En 2005, en 2006, comme en 2007, le 10ème arrondissement n'a connu qu'un seul accident mortel, sans aucun lien avec l'espace civilisé, respectivement rue du Faubourg Saint Denis, quai de Jemmapes, et quai de Valmy. En 2008, on en a compté cinq, dont trois étaient en relation directe avec le boulevard, deux ayant eu lieu sur la voie elle-même, le troisième à son débouché place de la République, alors que les deux autres se produisaient à proximité, rue Lafayette et place Franz Litsz. Bien sûr, sur le plan de la stricte rigueur statistique, les effectifs restent trop maigres pour tirer des conclusions définitives. Mais il n'est sans doute pas indispensable d'attendre que les blessés se chiffrent par centaines, et les morts par dizaines, pour prendre acte du désastre. Et il est, en tout cas, certain que cet aménagement n'a apporté aucune amélioration dans le domaine de la sécurité, sécurité qu'il a très probablement dégradée en produisant ainsi un résultat exactement opposé à son objectif annoncé. Difficile, de plus, de porter cette hausse de l'accidentalité au compte de la circulation automobile : d'après Charlotte Nenner, alors élue Verte de l'arrondissement en charge des transports, celle-ci, depuis le changement de statut du boulevard, a diminué de moitié, ce qui lui suffit pour considérer cet aménagement comme exemplaire.

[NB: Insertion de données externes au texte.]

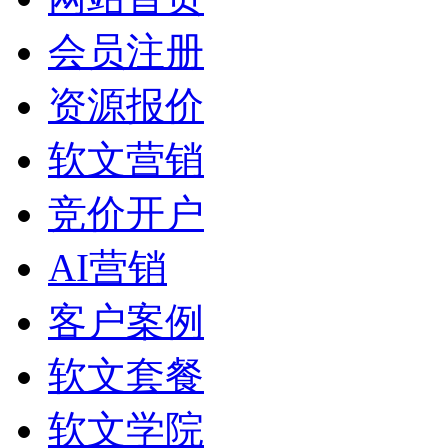
会员注册
资源报价
软文营销
竞价开户
AI营销
客户案例
软文套餐
软文学院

Si exemple il y a, c'est bien de ce mode de pensée et d'action propre aux Verts, et que l'on pourrait qualifier de technocratie de deuxième génération. Et il n'y a là qu'apparent paradoxe. Il s'agit bien, comme à l'époque où la technocratie gaullienne décidait seule, au nom du monopole de la connaissance technique qu'elle s'était attribué, du tracé des voies ferrées à grande vitesse et des autoroutes urbaines, de développer en laboratoire, toujours en revendiquant le monopole d'une connaissance qui est, ici, plus d'ordre scientifique, et produite par des chercheurs, un modèle que l'on va, de force, inscrire dans le paysage. Mais alors que les planificateurs oeuvraient dans ce qu'ils considéraient être l'intérêt général, les Verts apportent une dimension normative, fondamentalement neuve, où il ne suffit plus d'être, simplement, comme dans toute démocratie banale, un citoyen respectueux des lois : il faut impérativement faire partie du clan des vertueux, en l'occurrence les piétons et les cyclistes regroupés sous l'appellation, et l'excuse, d'usagers vulnérables. C'est en leur nom, à leur intention et, parfois, en dépit de leurs protestations, que l'on aménage, que l'on aménage contre leurs concitoyens qui se déplacent autrement, et même, au besoin, contre eux-même, puisqu'il suffira, pour ceux qui tarderaient à saisir les bienfaits de la science verte, d'un peu d'éducation, et de quelques admonestations, afin de remettre les récalcitrants dans le tortueux chemin de la piste cyclable de nouvelle génération. Du moins, à la différence des hauts fonctionnaires des Mines et des Ponts, les Verts sont-ils élus ; comme tels, ils peuvent toujours être battus.